A Love to Hide (French title: Un amour à taire) is a 2005 French film made for television, directed by Christian Faure. It is loosely based on the book Moi, Pierre Seel, déporté homosexuel by Pierre Seel.

==Plot summary==

The story is set in France during the Second World War.

A young Jewish girl, Sarah, attempts to escape persecution by the Third Reich after witnessing her parents and sister being brutally killed by a smuggler who betrays them during an attempt to flee to England. Traumatized, she is taken in by her childhood friend Jean, a gay man who is secretly involved in a relationship with his lover, Philippe.

For a time, they remain safe thanks to Jean’s plan to pass Sarah off as a Christian employee at his laundromat under the name Yvonne. However, a poor decision by Jean’s troublesome brother, Jacques, leads to Jean being falsely accused of having an affair with a German officer. As a result, Jean is arrested and sent to a Nazi labor camp.

==Cast==
- Jeremie Renier as Jean Lavandier
- Charlotte de Turckheim as Marcelle Lavandier
- Bruno Todeschini as Philippe
- Michel Jonasz as Armand Lavandier
- Louise Monot as Sarah Morgenstern
- Nicolas Gob as Jacques Lavandier
- Olivier Saladin as Breton
- Yulian Vergov as Johann Von Berg

==Production==
A Love to Hide is the second film of director Christian Faure dealing with homosexuality. He had previously directed Just a Question of Love (2000), a made-for-television film chronicling a love story between two young men.

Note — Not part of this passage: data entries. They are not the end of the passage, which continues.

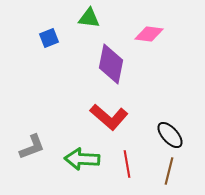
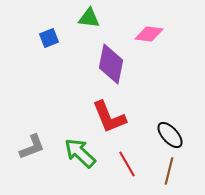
red L-shape: rotated 27 degrees clockwise
green arrow: moved 2 px left, 6 px up; rotated 40 degrees clockwise
red line: rotated 20 degrees counterclockwise
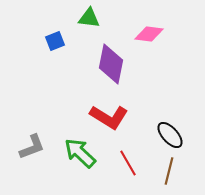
blue square: moved 6 px right, 3 px down
red L-shape: rotated 36 degrees counterclockwise
red line: moved 1 px right, 1 px up
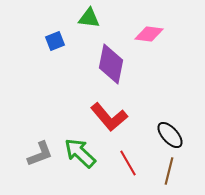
red L-shape: rotated 18 degrees clockwise
gray L-shape: moved 8 px right, 7 px down
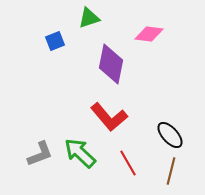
green triangle: rotated 25 degrees counterclockwise
brown line: moved 2 px right
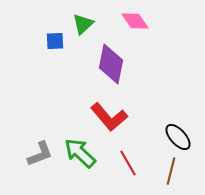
green triangle: moved 6 px left, 6 px down; rotated 25 degrees counterclockwise
pink diamond: moved 14 px left, 13 px up; rotated 48 degrees clockwise
blue square: rotated 18 degrees clockwise
black ellipse: moved 8 px right, 2 px down
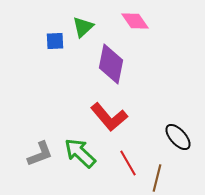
green triangle: moved 3 px down
brown line: moved 14 px left, 7 px down
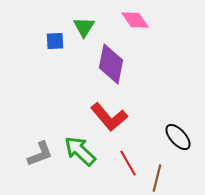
pink diamond: moved 1 px up
green triangle: moved 1 px right; rotated 15 degrees counterclockwise
green arrow: moved 2 px up
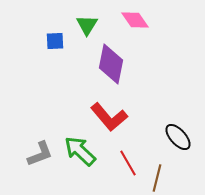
green triangle: moved 3 px right, 2 px up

This is one of few films about the deportation of homosexuals during World War II. (Also see Bent.) A Love to Hide is loosely based on the book Moi, Pierre Seel, déporté homosexuel by Pierre Seel published in 1994.

== Reception ==
The Variety Magazine felt the film was sometimes "over-rigged in script and direction" but nonetheless gave a positive review.